*Task statement*
Pictures aside, each entry has to be returned exactly as it stands.

Source data Block Start

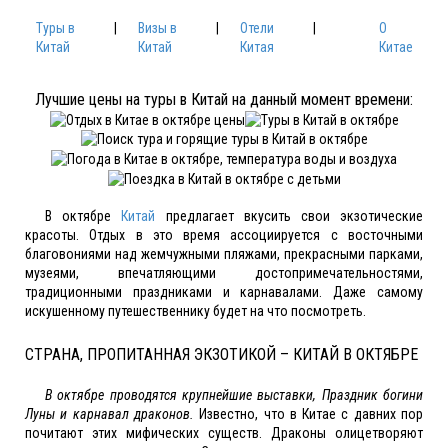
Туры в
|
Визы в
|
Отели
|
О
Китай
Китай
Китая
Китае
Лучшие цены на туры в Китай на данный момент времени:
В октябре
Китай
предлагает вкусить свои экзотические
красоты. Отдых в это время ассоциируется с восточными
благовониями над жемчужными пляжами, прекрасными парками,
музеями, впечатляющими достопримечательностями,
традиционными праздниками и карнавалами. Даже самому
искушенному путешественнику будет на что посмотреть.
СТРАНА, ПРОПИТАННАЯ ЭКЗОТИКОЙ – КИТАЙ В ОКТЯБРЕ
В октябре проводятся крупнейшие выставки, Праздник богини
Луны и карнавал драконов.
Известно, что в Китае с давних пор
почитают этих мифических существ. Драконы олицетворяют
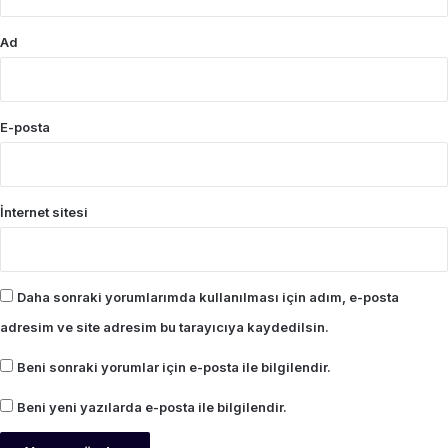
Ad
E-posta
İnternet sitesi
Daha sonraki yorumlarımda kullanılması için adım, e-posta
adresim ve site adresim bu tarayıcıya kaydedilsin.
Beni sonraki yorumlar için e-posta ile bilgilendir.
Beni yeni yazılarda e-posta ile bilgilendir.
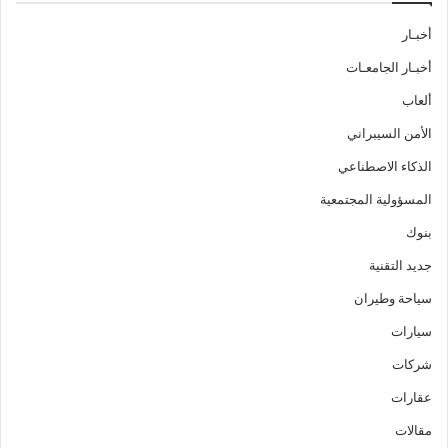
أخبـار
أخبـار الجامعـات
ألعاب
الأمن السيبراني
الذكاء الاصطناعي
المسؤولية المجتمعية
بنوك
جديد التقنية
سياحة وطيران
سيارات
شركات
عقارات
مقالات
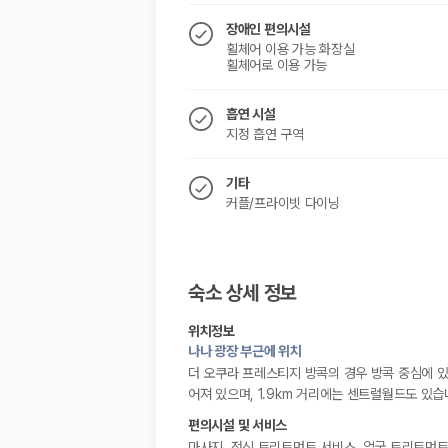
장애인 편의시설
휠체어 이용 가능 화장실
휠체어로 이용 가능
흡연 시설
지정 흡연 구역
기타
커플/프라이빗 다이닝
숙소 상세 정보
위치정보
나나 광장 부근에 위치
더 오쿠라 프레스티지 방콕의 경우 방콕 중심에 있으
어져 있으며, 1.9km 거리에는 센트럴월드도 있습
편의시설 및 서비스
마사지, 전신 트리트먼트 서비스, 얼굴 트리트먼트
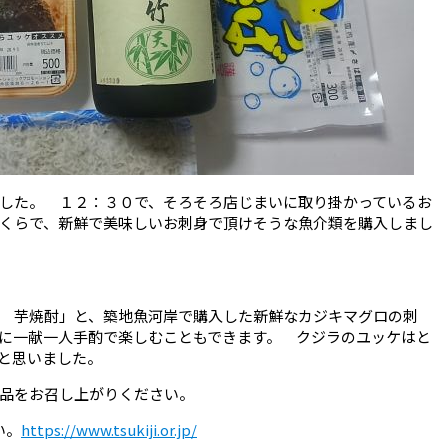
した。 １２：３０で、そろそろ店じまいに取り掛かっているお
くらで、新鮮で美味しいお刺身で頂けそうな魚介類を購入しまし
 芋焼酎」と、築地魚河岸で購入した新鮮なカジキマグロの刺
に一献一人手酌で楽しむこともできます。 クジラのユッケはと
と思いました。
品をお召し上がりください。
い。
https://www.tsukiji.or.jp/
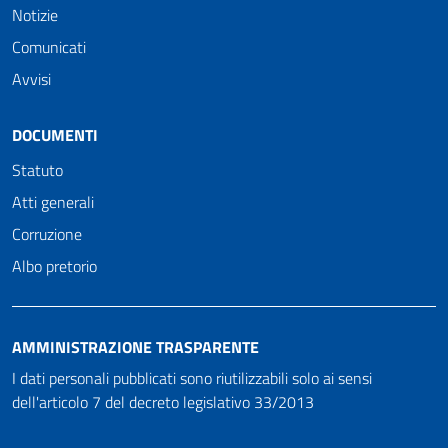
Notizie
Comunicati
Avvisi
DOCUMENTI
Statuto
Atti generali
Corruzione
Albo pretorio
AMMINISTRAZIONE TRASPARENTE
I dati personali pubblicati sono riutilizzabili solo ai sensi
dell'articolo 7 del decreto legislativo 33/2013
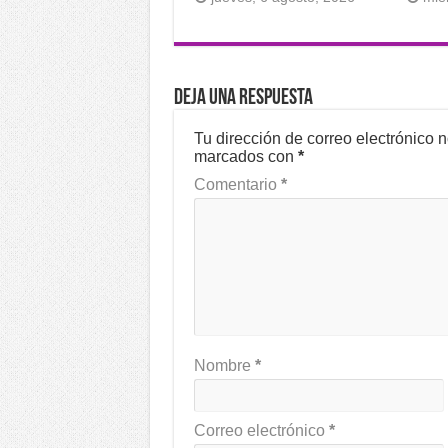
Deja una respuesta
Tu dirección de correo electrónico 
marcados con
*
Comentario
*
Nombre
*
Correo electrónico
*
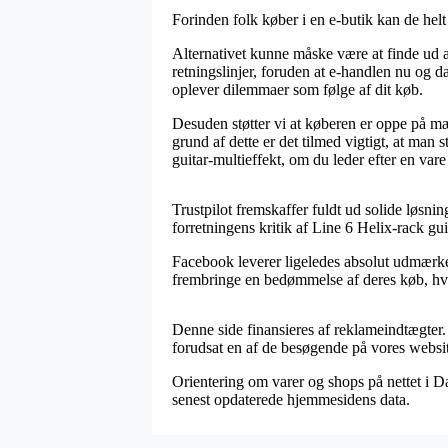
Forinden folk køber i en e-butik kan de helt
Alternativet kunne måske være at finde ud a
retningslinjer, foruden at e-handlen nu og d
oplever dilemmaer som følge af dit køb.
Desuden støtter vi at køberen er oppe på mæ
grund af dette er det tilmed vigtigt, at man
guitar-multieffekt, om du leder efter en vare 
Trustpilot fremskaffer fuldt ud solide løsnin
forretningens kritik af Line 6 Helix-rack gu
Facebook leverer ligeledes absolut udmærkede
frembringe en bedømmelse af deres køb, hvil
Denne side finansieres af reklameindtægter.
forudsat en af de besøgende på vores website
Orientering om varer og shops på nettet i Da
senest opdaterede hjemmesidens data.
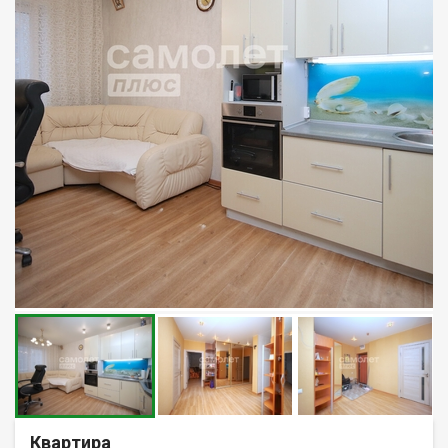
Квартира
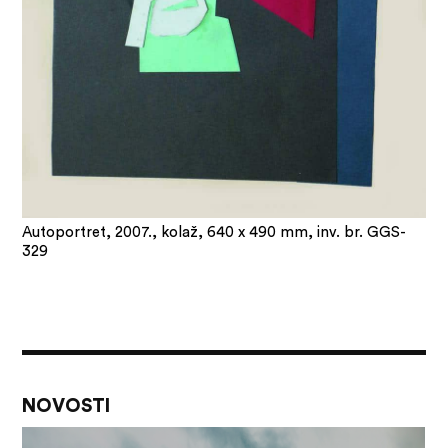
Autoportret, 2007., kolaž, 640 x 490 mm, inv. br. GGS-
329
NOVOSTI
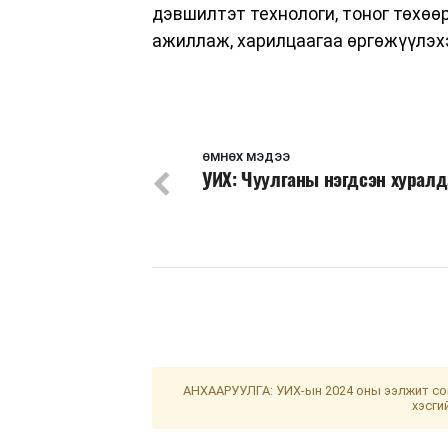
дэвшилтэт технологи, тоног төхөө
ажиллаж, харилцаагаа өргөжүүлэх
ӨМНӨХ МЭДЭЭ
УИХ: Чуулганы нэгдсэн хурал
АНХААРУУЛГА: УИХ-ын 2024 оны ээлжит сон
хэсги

Source data Block End

*Exercise result*
Туры в
|
Визы в
|
Отели
|
О
Китай
Китай
Китая
Китае
Лучшие цены на туры в Китай на данный момент времени:
В октябре
Китай
предлагает вкусить свои экзотические
красоты. Отдых в это время ассоциируется с восточными
благовониями над жемчужными пляжами, прекрасными парками,
музеями, впечатляющими достопримечательностями,
традиционными праздниками и карнавалами. Даже самому
искушенному путешественнику будет на что посмотреть.
СТРАНА, ПРОПИТАННАЯ ЭКЗОТИКОЙ – КИТАЙ В ОКТЯБРЕ
В октябре проводятся крупнейшие выставки, Праздник богини
Луны и карнавал драконов.
Известно, что в Китае с давних пор
почитают этих мифических существ. Драконы олицетворяют
Ad
E-posta
İnternet sitesi
Daha sonraki yorumlarımda kullanılması için adım, e-posta
adresim ve site adresim bu tarayıcıya kaydedilsin.
Beni sonraki yorumlar için e-posta ile bilgilendir.
Beni yeni yazılarda e-posta ile bilgilendir.
أخبـار
أخبـار الجامعـات
ألعاب
الأمن السيبراني
الذكاء الاصطناعي
المسؤولية المجتمعية
بنوك
جديد التقنية
سياحة وطيران
سيارات
شركات
عقارات
مقالات
장애인 편의시설
휠체어 이용 가능 화장실
휠체어로 이용 가능
흡연 시설
지정 흡연 구역
기타
커플/프라이빗 다이닝
숙소 상세 정보
위치정보
나나 광장 부근에 위치
더 오쿠라 프레스티지 방콕의 경우 방콕 중심에 있으
어져 있으며, 1.9km 거리에는 센트럴월드도 있습
편의시설 및 서비스
마사지, 전신 트리트먼트 서비스, 얼굴 트리트먼트
した。 １２：３０で、そろそろ店じまいに取り掛かっているお
くらで、新鮮で美味しいお刺身で頂けそうな魚介類を購入しまし
 芋焼酎」と、築地魚河岸で購入した新鮮なカジキマグロの刺
に一献一人手酌で楽しむこともできます。 クジラのユッケはと
と思いました。
品をお召し上がりください。
い。
https://www.tsukiji.or.jp/
Notizie
Comunicati
Avvisi
DOCUMENTI
Statuto
Atti generali
Corruzione
Albo pretorio
AMMINISTRAZIONE TRASPARENTE
I dati personali pubblicati sono riutilizzabili solo ai sensi
dell'articolo 7 del decreto legislativo 33/2013
Deja una respuesta
Tu dirección de correo electrónico 
marcados con
*
Comentario
*
Nombre
*
Correo electrónico
*
Forinden folk køber i en e-butik kan de helt
Alternativet kunne måske være at finde ud a
retningslinjer, foruden at e-handlen nu og d
oplever dilemmaer som følge af dit køb.
Desuden støtter vi at køberen er oppe på mæ
grund af dette er det tilmed vigtigt, at man
guitar-multieffekt, om du leder efter en vare 
Trustpilot fremskaffer fuldt ud solide løsnin
forretningens kritik af Line 6 Helix-rack gu
Facebook leverer ligeledes absolut udmærkede
frembringe en bedømmelse af deres køb, hvil
Denne side finansieres af reklameindtægter.
forudsat en af de besøgende på vores website
Orientering om varer og shops på nettet i Da
senest opdaterede hjemmesidens data.
Квартира
Autoportret, 2007., kolaž, 640 x 490 mm, inv. br. GGS-
329
NOVOSTI
дэвшилтэт технологи, тоног төхөө
ажиллаж, харилцаагаа өргөжүүлэх
ӨМНӨХ МЭДЭЭ
УИХ: Чуулганы нэгдсэн хурал
АНХААРУУЛГА: УИХ-ын 2024 оны ээлжит сон
хэсги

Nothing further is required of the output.